In my experience, a word of encouragement from one’s spiritual father caries far more weight than a message of truth from a famous uncle or cousin whose lives thousands of miles away. But if a team member finds the online ministry of Pastor Joe in Oregon or Pastor Steve in New York to be more encouraging than my church’s online ministry, praise God for the ministry of other gospel centered pastors.

Online streaming has proven to be a phenomenal tool on the pastoral tool belt. Pastors and church members can embrace it with enthusiasm, sending and receiving digital messages.

Is It a Sin Not to Attend “Online Church?”

And now we return to the question which started our discussion: Do people sin when they neglect the church’s online service?

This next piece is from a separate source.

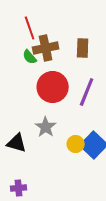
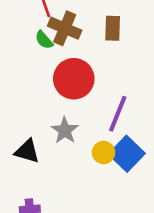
brown cross: (46, 48) -> (65, 28), turned 35
purple line: (87, 92) -> (118, 114), moved

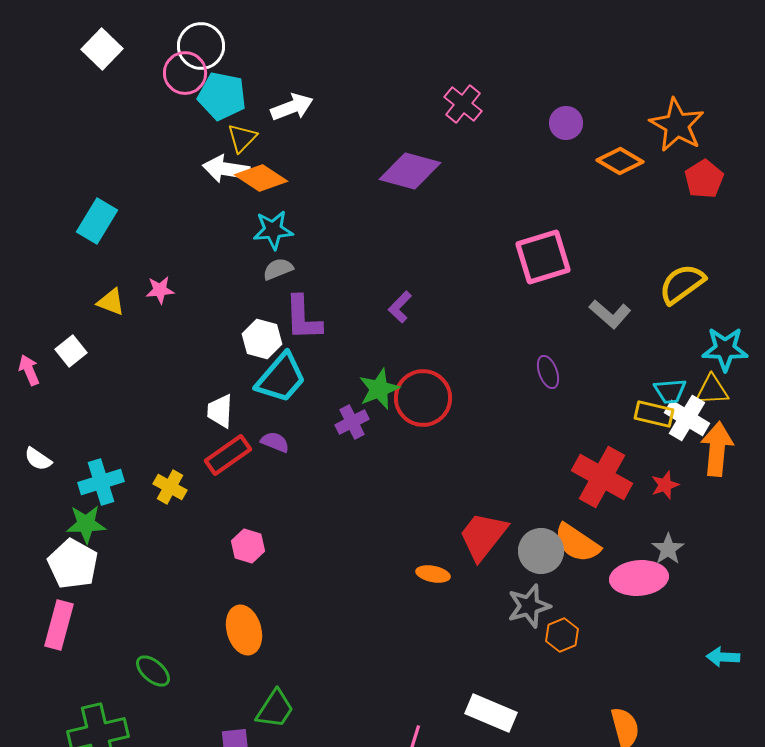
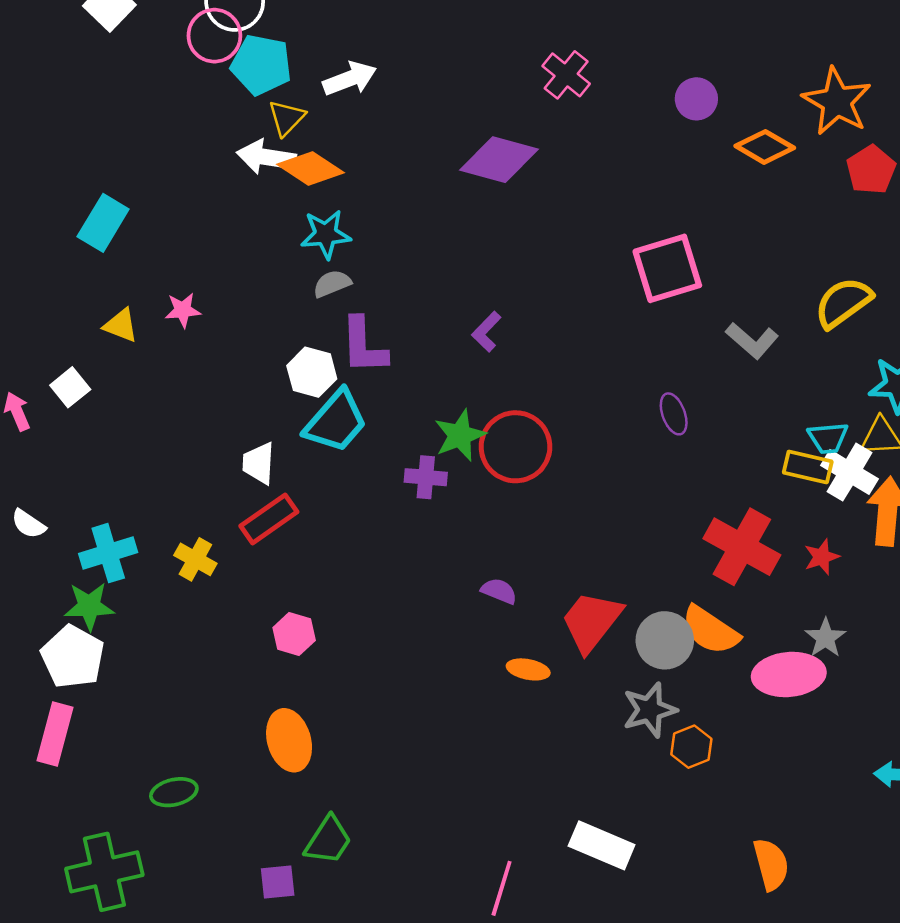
purple cross: (352, 422) -> (426, 477), turned 32
purple semicircle: (275, 442) -> (499, 591), moved
green ellipse: (153, 671) -> (174, 792), turned -54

No, Christians have not sinned when they failed to watch Pastor Bob’s latest sermon or when they caught the last ten minutes of his sermon in their pajamas. Though Pastor Bob may have been at the church building, the church was not assembled. Moreover, some saints lack the technology to keep pace with their pastors digital evolution. Other members encounter a host of environmental struggles such as power outages, screaming children, and defective technology that keep them from watching. Though these members fail to watch online, their heart motives remain pure. Pastors who criticize their sheep for not watching their online services or for watching their online services “incorrectly” go beyond the bounds of Scripture. Like the pharisees of old, these pastors turn blessings into burdens. These pastoral rebukes bear a striking resemblance to the actions of a crazy uncle who complains about his nephew because the nephew did not regard the uncle’s birthday card highly enough. Instead of criticizing their spiritual children for not liking them more, pastors should examine their hearts to see how well they have loved their congregation. The pastor who loves people well will have no difficulty finding his people online.

Let’s relax, embrace the technology, and remember that our online services are not church services. Are you ready to relax?